▶ [DATA SHOWN]:

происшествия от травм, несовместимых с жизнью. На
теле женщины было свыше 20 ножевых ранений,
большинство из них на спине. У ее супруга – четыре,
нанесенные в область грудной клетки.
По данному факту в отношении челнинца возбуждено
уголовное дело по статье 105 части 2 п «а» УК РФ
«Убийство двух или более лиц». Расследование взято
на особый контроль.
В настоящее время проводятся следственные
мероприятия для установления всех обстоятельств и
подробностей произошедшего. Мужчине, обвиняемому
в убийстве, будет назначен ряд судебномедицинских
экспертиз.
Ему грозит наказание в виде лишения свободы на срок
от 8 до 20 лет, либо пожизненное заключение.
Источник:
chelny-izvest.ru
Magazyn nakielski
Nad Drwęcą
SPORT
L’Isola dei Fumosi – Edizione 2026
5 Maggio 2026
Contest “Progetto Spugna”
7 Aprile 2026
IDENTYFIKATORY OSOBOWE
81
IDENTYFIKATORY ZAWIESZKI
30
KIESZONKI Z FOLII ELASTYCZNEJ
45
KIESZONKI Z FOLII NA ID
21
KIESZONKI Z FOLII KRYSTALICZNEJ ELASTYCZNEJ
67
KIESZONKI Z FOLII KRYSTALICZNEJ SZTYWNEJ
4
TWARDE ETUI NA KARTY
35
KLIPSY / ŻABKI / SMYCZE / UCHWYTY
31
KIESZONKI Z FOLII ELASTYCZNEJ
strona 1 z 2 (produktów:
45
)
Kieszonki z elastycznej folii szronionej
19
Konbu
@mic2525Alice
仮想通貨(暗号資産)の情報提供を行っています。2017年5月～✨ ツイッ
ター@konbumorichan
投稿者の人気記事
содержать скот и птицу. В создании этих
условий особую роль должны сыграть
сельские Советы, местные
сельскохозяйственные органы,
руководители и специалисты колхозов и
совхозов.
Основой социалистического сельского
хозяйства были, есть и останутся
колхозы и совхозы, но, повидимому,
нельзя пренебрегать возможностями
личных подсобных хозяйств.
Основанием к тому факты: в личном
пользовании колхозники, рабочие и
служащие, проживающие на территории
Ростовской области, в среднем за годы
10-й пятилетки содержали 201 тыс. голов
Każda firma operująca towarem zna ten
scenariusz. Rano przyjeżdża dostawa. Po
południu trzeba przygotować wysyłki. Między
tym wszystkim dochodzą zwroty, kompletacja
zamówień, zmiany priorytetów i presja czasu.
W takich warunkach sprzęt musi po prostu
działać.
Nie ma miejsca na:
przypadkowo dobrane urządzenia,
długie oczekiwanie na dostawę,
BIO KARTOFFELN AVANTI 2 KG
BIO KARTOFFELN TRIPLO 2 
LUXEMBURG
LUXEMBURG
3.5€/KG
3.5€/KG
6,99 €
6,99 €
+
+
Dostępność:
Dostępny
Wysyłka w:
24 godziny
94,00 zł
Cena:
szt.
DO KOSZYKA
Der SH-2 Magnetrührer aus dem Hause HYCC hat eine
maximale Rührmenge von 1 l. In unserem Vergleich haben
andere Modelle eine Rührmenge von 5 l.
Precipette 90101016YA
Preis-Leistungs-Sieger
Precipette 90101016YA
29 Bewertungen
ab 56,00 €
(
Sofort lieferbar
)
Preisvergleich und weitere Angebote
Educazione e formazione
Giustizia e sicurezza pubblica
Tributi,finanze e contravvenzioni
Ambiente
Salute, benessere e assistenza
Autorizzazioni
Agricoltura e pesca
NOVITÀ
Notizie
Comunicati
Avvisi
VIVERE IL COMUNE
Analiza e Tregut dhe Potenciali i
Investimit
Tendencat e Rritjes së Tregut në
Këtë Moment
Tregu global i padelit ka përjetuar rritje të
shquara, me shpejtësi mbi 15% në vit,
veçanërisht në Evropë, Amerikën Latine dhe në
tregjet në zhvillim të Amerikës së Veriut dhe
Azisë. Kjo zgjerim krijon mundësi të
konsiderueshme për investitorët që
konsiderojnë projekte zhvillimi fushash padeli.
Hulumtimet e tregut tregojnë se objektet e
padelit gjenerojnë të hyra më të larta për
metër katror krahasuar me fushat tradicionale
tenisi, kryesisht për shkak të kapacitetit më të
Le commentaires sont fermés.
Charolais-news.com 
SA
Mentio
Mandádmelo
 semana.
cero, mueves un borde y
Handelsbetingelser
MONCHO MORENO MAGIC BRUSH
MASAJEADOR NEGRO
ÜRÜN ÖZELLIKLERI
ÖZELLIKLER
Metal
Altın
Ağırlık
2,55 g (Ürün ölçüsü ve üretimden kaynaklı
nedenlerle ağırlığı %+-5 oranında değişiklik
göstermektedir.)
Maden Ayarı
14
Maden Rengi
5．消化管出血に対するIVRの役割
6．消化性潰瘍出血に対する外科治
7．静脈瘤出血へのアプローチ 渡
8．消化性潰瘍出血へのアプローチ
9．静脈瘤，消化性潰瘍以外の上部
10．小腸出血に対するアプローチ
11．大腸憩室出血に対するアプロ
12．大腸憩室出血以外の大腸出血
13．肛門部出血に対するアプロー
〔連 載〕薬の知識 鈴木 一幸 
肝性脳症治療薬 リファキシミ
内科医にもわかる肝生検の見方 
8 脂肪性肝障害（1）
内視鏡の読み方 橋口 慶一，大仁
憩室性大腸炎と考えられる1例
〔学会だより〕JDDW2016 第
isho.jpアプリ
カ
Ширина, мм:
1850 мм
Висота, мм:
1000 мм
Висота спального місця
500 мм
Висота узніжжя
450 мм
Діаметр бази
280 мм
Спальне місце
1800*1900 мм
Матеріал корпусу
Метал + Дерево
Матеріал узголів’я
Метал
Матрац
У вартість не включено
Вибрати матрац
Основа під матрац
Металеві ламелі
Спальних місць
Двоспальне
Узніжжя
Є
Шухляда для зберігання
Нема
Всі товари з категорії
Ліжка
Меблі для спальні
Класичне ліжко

▶ [TASK STATEMENT]: Using the records above, copy word for word the line with "KIESZONKI Z FOLII NA ID", the line with "VIVERE IL COMUNE", and every line between them.

▶ [ANSWER]:
KIESZONKI Z FOLII NA ID
21
KIESZONKI Z FOLII KRYSTALICZNEJ ELASTYCZNEJ
67
KIESZONKI Z FOLII KRYSTALICZNEJ SZTYWNEJ
4
TWARDE ETUI NA KARTY
35
KLIPSY / ŻABKI / SMYCZE / UCHWYTY
31
KIESZONKI Z FOLII ELASTYCZNEJ
strona 1 z 2 (produktów:
45
)
Kieszonki z elastycznej folii szronionej
19
Konbu
@mic2525Alice
仮想通貨(暗号資産)の情報提供を行っています。2017年5月～✨ ツイッ
ター@konbumorichan
投稿者の人気記事
содержать скот и птицу. В создании этих
условий особую роль должны сыграть
сельские Советы, местные
сельскохозяйственные органы,
руководители и специалисты колхозов и
совхозов.
Основой социалистического сельского
хозяйства были, есть и останутся
колхозы и совхозы, но, повидимому,
нельзя пренебрегать возможностями
личных подсобных хозяйств.
Основанием к тому факты: в личном
пользовании колхозники, рабочие и
служащие, проживающие на территории
Ростовской области, в среднем за годы
10-й пятилетки содержали 201 тыс. голов
Każda firma operująca towarem zna ten
scenariusz. Rano przyjeżdża dostawa. Po
południu trzeba przygotować wysyłki. Między
tym wszystkim dochodzą zwroty, kompletacja
zamówień, zmiany priorytetów i presja czasu.
W takich warunkach sprzęt musi po prostu
działać.
Nie ma miejsca na:
przypadkowo dobrane urządzenia,
długie oczekiwanie na dostawę,
BIO KARTOFFELN AVANTI 2 KG
BIO KARTOFFELN TRIPLO 2 
LUXEMBURG
LUXEMBURG
3.5€/KG
3.5€/KG
6,99 €
6,99 €
+
+
Dostępność:
Dostępny
Wysyłka w:
24 godziny
94,00 zł
Cena:
szt.
DO KOSZYKA
Der SH-2 Magnetrührer aus dem Hause HYCC hat eine
maximale Rührmenge von 1 l. In unserem Vergleich haben
andere Modelle eine Rührmenge von 5 l.
Precipette 90101016YA
Preis-Leistungs-Sieger
Precipette 90101016YA
29 Bewertungen
ab 56,00 €
(
Sofort lieferbar
)
Preisvergleich und weitere Angebote
Educazione e formazione
Giustizia e sicurezza pubblica
Tributi,finanze e contravvenzioni
Ambiente
Salute, benessere e assistenza
Autorizzazioni
Agricoltura e pesca
NOVITÀ
Notizie
Comunicati
Avvisi
VIVERE IL COMUNE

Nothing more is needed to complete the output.